Enter the number of successes and sample size to calculate p̂, standard error, and a confidence interval for the true population proportion.

Number of observed successes.

Total observations in the sample.

Enter as decimal (e.g., 0.95). Common levels snap to nearest z-score.

Sample Proportion

37.50%

p̂ = x / n

Standard Error

0.0442

√[p̂(1−p̂)/n]

Margin of Error

8.66%

z · SE

Confidence Interval

28.84% to 46.16%

95.0% CI

Instructions

  1. Enter the count of successes observed in your sample.
  2. Enter the total number of trials or observations.
  3. Select a confidence level to compute a proportion confidence interval.
  4. Review p̂, standard error, and the interval to interpret the population proportion estimate.

Formula

p̂ = x / n

SE = √[p̂(1 − p̂) / n]

CI = p̂ ± z · SE

The z-score corresponds to the desired confidence level (e.g., 1.96 for 95%). The normal approximation is accurate when both np̂ and n(1−p̂) are at least 10.

About This Tool

The sample proportion p̂ summarizes binary outcomes — successes divided by total trials. It is a point estimate of the true population proportion. By combining p̂ with standard error and a z-score, you obtain a confidence interval that communicates uncertainty in your estimate.

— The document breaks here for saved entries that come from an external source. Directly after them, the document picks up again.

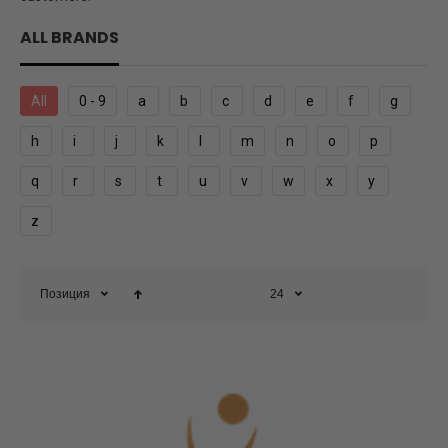
ALL BRANDS
All
0 - 9
a
b
c
d
e
f
g
h
i
j
k
l
m
n
o
p
q
r
s
t
u
v
w
x
y
z
Позиция
24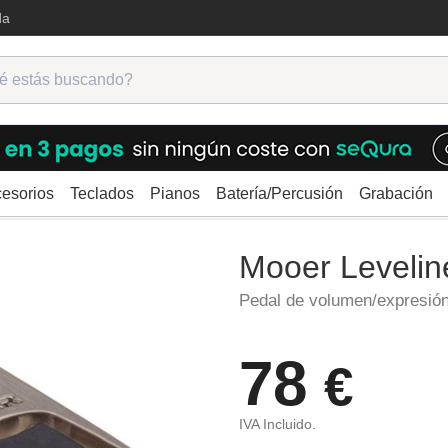
da
esorios
Teclados
Pianos
Batería/Percusión
Grabación
ra
Volumen/Expresión
Mooer Leveline Volume Pedal
Mooer Leveli
Pedal de volumen/expresión
78
€
IVA Incluido.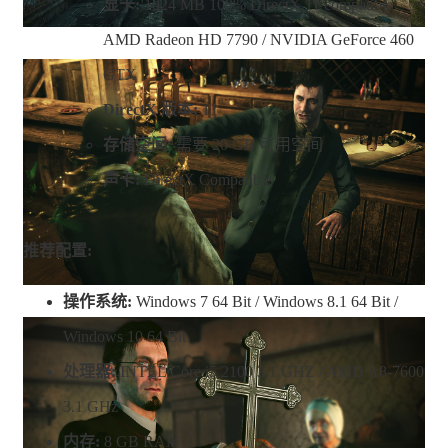
显卡:
1024 MB 100% DirectX 11 compatible
AMD Radeon HD 7790 / NVIDIA GeForce 460
GTX
DirectX 版本:
11
存储空间:
需要 20 GB 可用空间
声卡:
DirectX Compatible
推荐配置:
操作系统:
Windows 7 64 Bit / Windows 8.1 64 Bit /
Windows 10 64 Bit
处理器:
INTEL Core i5 2100 3.1 GHZ / AMD A8-7600
3.1 GHz
内存:
8 GB RAM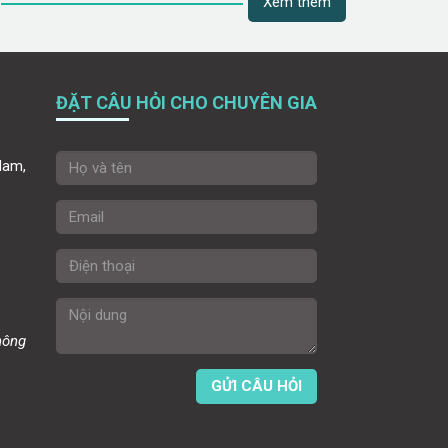
Xem thêm
ĐẶT CÂU HỎI CHO CHUYÊN GIA
dam,
hông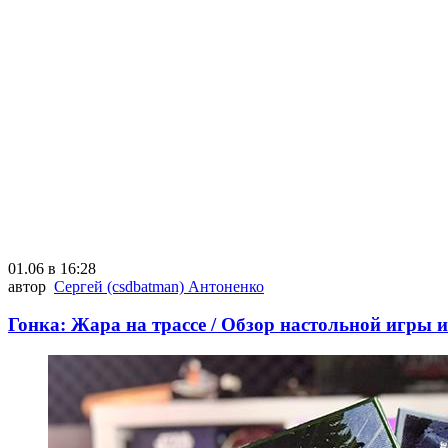
01.06 в 16:28
автор
Сергей (csdbatman) Антоненко
Гонка: Жара на трассе / Обзор настольной игры 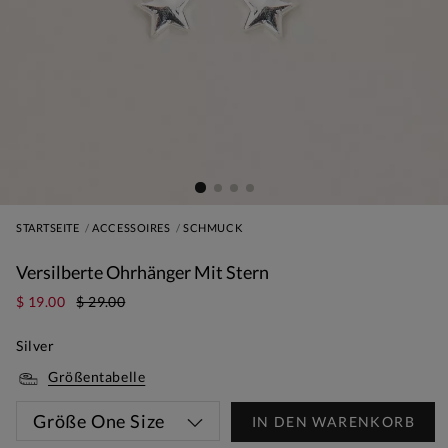
STARTSEITE
ACCESSOIRES
SCHMUCK
Versilberte Ohrhänger Mit Stern
$ 19.00
$ 29.00
Silver
Größentabelle
Größe
One Size
IN DEN WARENKORB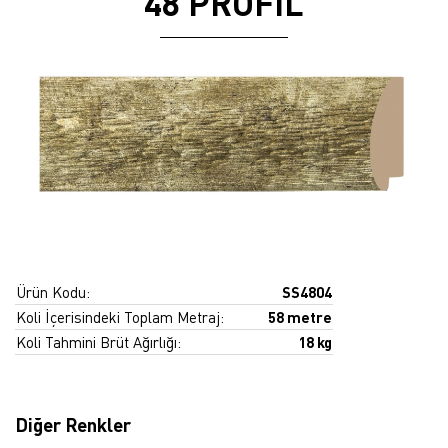
48 PROFİL
Ürün Kodu:
SS4804
Koli İçerisindeki Toplam Metraj:
58 metre
Koli Tahmini Brüt Ağırlığı:
18 kg
Diğer Renkler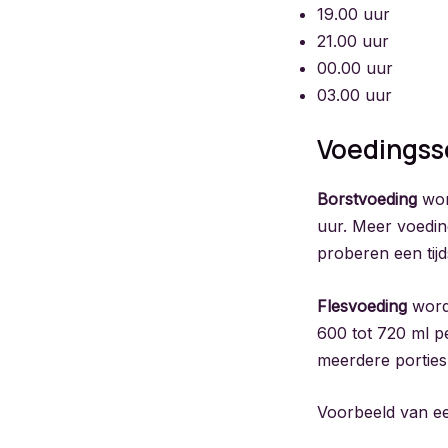
19.00 uur
21.00 uur
00.00 uur
03.00 uur
Voedingss
Borstvoeding
wor
uur. Meer voedi
proberen een tij
Flesvoeding
word
600 tot 720 ml p
meerdere porties
Voorbeeld van e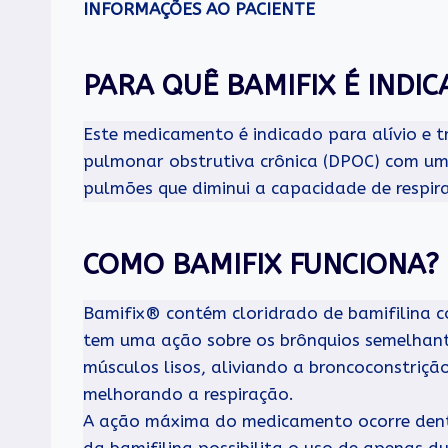
INFORMAÇÕES AO PACIENTE
PARA QUÊ BAMIFIX É INDI
Este medicamento é indicado para alívio e 
pulmonar obstrutiva crônica (DPOC) com um
pulmões que diminui a capacidade de respir
COMO BAMIFIX FUNCIONA?
Bamifix® contém cloridrado de bamifilina co
tem uma ação sobre os brônquios semelhante
músculos lisos, aliviando a broncoconstriçã
melhorando a respiração.
A ação máxima do medicamento ocorre dent
da bamifilina possibilita o uso de apenas du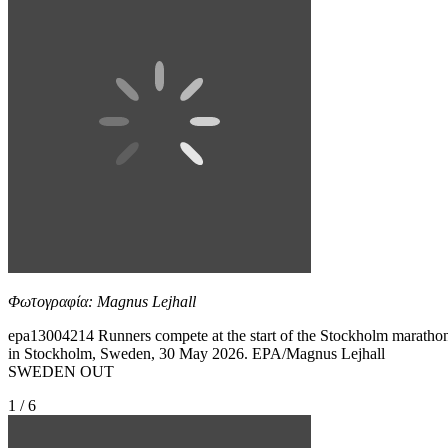
Φωτογραφία: Magnus Lejhall
epa13004214 Runners compete at the start of the Stockholm maratho
in Stockholm, Sweden, 30 May 2026. EPA/Magnus Lejhall
SWEDEN OUT
1 / 6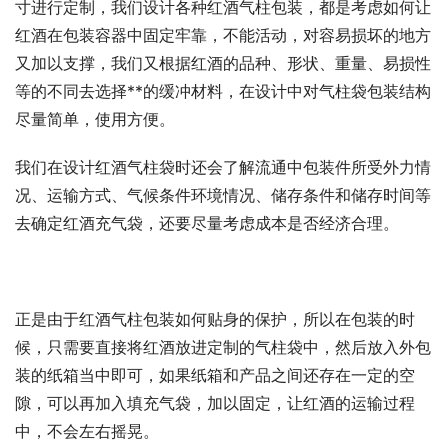
寸进行定制，我们设计各种红酒气柱包装，都是考虑如何让
红酒在包装容器中固定牢靠，不能活动，对容易损坏的地方
又加以支撑，我们又根据红酒的品种、形状、重量、易损性
等的不同去选择**的缓冲材料，在设计中对气柱袋包装结构
尽量简单，使用方便。
我们在设计红酒气柱袋时还会了解流通中包装件所受外力情
况、运输方式、气候条件环境情况、储存条件和储存时间等
去确定红酒充气袋，还要尽量考虑成本是否经济合理。
正是由于红酒气柱包装如何贴身的保护，所以在包装的时
候，只需要直接将红酒放进定制的气柱袋中，然后放入外包
装的纸箱当中即可，如果纸箱和产品之间还存在一定的空
隙，可以再加入填充气袋，加以固定，让红酒的运输过程
中，不会左右摇晃。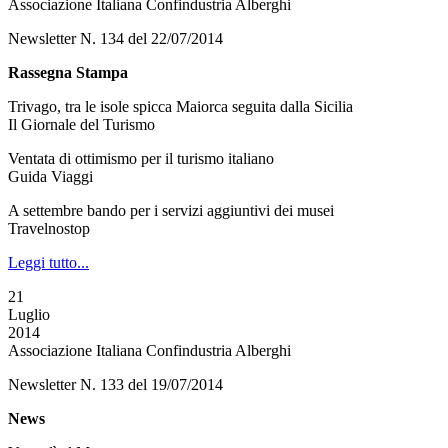
Associazione Italiana Confindustria Alberghi
Newsletter N. 134 del 22/07/2014
Rassegna Stampa
Trivago, tra le isole spicca Maiorca seguita dalla Sicilia
Il Giornale del Turismo
Ventata di ottimismo per il turismo italiano
Guida Viaggi
A settembre bando per i servizi aggiuntivi dei musei
Travelnostop
Leggi tutto...
21
Luglio
2014
Associazione Italiana Confindustria Alberghi
Newsletter N. 133 del 19/07/2014
News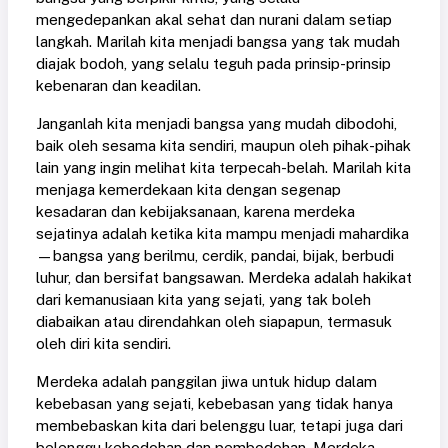
mengedepankan akal sehat dan nurani dalam setiap
langkah. Marilah kita menjadi bangsa yang tak mudah
diajak bodoh, yang selalu teguh pada prinsip-prinsip
kebenaran dan keadilan.
Janganlah kita menjadi bangsa yang mudah dibodohi,
baik oleh sesama kita sendiri, maupun oleh pihak-pihak
lain yang ingin melihat kita terpecah-belah. Marilah kita
menjaga kemerdekaan kita dengan segenap
kesadaran dan kebijaksanaan, karena merdeka
sejatinya adalah ketika kita mampu menjadi mahardika
—bangsa yang berilmu, cerdik, pandai, bijak, berbudi
luhur, dan bersifat bangsawan. Merdeka adalah hakikat
dari kemanusiaan kita yang sejati, yang tak boleh
diabaikan atau direndahkan oleh siapapun, termasuk
oleh diri kita sendiri.
Merdeka adalah panggilan jiwa untuk hidup dalam
kebebasan yang sejati, kebebasan yang tidak hanya
membebaskan kita dari belenggu luar, tetapi juga dari
belenggu kebodohan dan pembodohan. Merdeka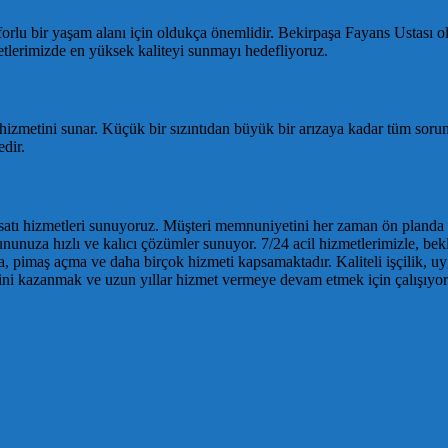
nforlu bir yaşam alanı için oldukça önemlidir. Bekirpaşa Fayans Ustası o
etlerimizde en yüksek kaliteyi sunmayı hedefliyoruz.
 hizmetini sunar. Küçük bir sızıntıdan büyük bir arızaya kadar tüm soru
edir.
isatı hizmetleri sunuyoruz. Müşteri memnuniyetini her zaman ön planda t
sorununuza hızlı ve kalıcı çözümler sunuyor. 7/24 acil hizmetlerimizle, 
a, pimaş açma ve daha birçok hizmeti kapsamaktadır. Kaliteli işçilik, uy
nini kazanmak ve uzun yıllar hizmet vermeye devam etmek için çalışıyor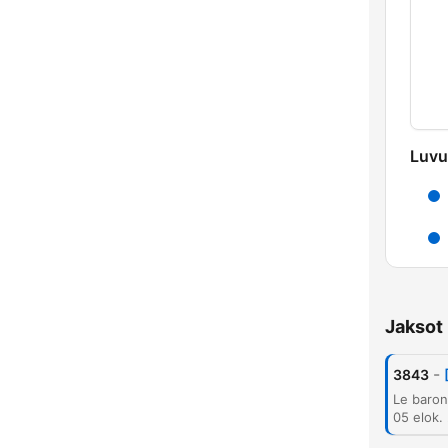
Luvu
Jaksot
-
3843
05 elok.
K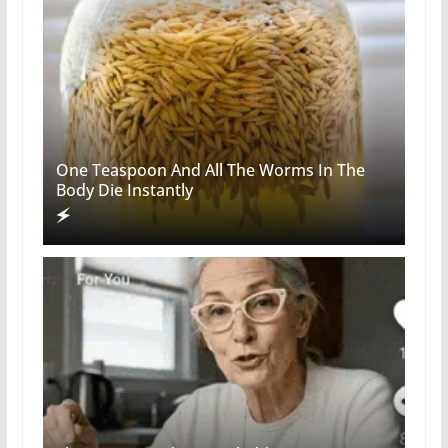
One Teaspoon And All The Worms In The
Body Die Instantly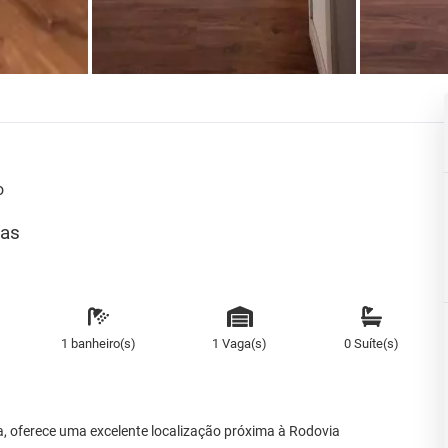
o
nas
1 banheiro(s)
1 Vaga(s)
0 Suíte(s)
a, oferece uma excelente localização próxima à Rodovia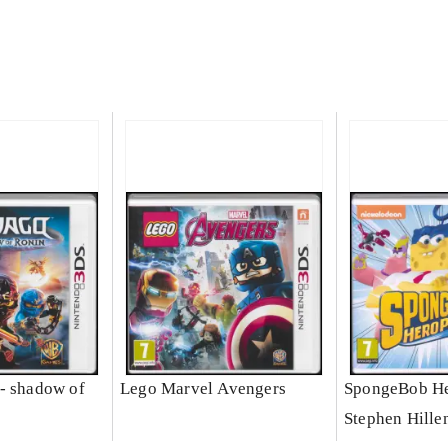
- shadow of
Lego Marvel Avengers
SpongeBob He
Stephen Hille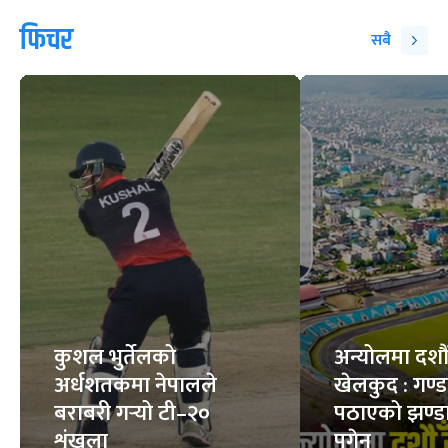
फिचर
सबै
कुशल भुर्तेलको
अन्योलमा दशौँ र
अर्धशतकमा नेपालले
खेलकुद : गण्
बराबरी गर्‍यो टी–२०
पठाएको झण्डा
शृंखला
पुगेन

This calculator is useful for survey results, A/B testing conversions, defect rates, or any Bernoulli process. For small samples or extreme proportions, consider exact (Clopper–Pearson) intervals instead of the normal approximation.

Common Questions

What is p̂?

p̂ (p-hat) is the sample proportion: the fraction of successes in your sample. It estimates the true population proportion p.

When is the normal approximation valid?

When np̂ ≥ 10 and n(1 − p̂) ≥ 10. If these conditions fail, consider using an exact confidence interval.

Can I change the z-score directly?

Adjust the confidence level. The calculator automatically chooses the closest standard z-score (90%, 95%, 99%, etc.).

How does this relate to hypothesis testing?

The same standard error powers z-tests for proportions. Compare p̂ against a hypothesized p₀ to compute z = (p̂ − p₀) / SE.